Work request: Return the lines below that carry the word "Physics".

* * * * * * *

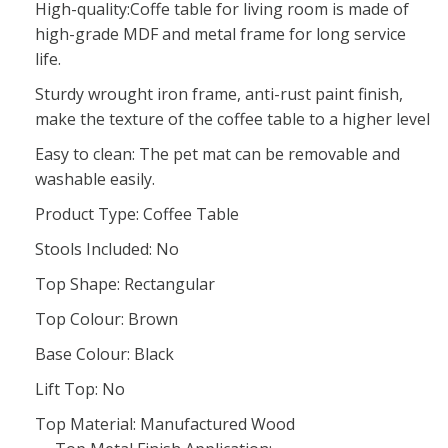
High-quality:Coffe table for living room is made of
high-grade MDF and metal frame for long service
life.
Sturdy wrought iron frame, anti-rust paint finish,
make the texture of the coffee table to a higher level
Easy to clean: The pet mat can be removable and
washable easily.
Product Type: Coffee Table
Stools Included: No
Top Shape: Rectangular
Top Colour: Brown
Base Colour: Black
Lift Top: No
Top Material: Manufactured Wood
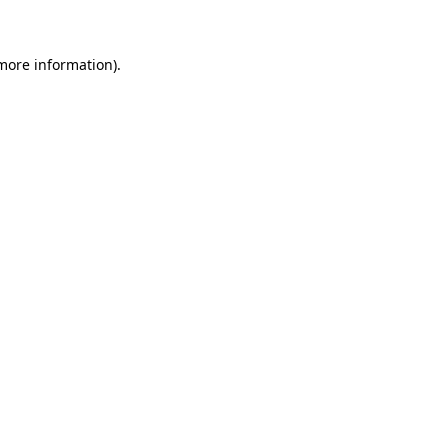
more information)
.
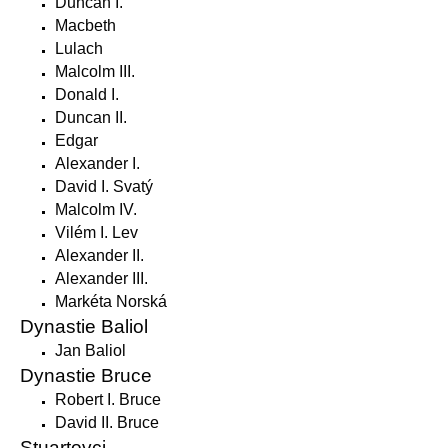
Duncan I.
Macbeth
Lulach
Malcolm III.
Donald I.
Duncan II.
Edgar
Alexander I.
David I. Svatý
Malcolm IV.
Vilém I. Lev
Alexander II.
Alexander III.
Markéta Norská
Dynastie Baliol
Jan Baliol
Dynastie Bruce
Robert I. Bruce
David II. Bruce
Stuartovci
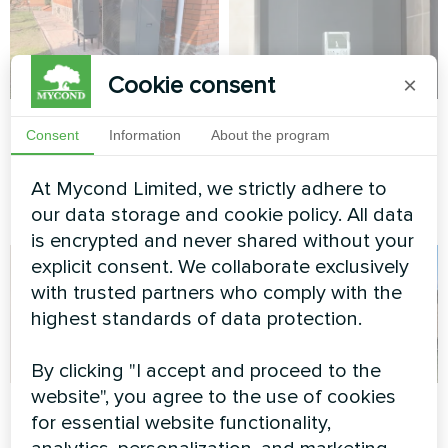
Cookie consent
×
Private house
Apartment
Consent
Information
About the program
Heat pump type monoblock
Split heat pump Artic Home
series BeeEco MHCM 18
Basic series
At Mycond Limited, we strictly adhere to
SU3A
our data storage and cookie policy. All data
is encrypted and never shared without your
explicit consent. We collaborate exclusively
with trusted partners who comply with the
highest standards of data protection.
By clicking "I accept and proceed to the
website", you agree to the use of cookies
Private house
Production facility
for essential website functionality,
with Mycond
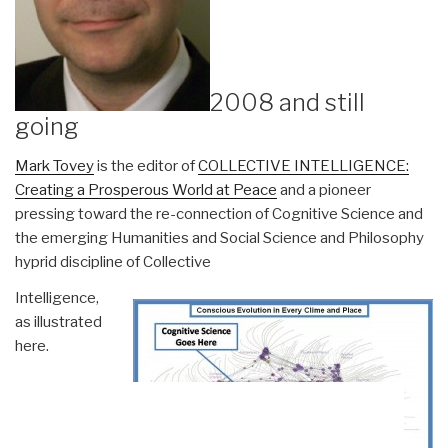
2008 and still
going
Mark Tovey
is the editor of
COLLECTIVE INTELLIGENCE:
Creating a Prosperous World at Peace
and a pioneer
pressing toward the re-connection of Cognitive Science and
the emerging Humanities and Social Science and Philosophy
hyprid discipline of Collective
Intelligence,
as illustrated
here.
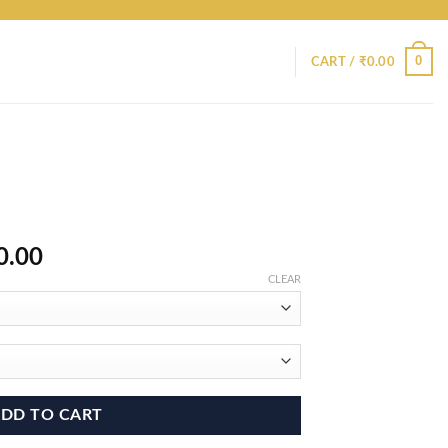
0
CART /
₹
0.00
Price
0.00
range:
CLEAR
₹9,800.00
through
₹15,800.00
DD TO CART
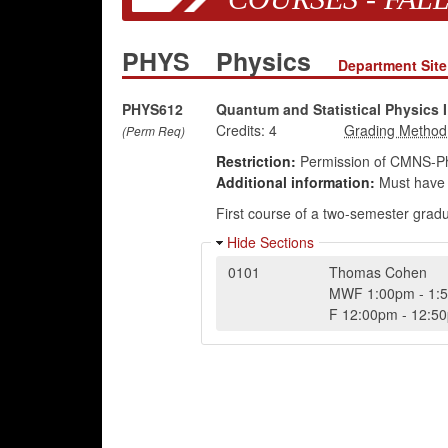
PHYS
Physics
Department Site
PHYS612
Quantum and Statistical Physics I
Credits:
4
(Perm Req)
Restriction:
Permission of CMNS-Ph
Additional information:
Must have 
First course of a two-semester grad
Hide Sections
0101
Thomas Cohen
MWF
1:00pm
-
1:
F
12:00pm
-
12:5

* * * * * * *

Result for this task:
Physics
Quantum and Statistical Physics I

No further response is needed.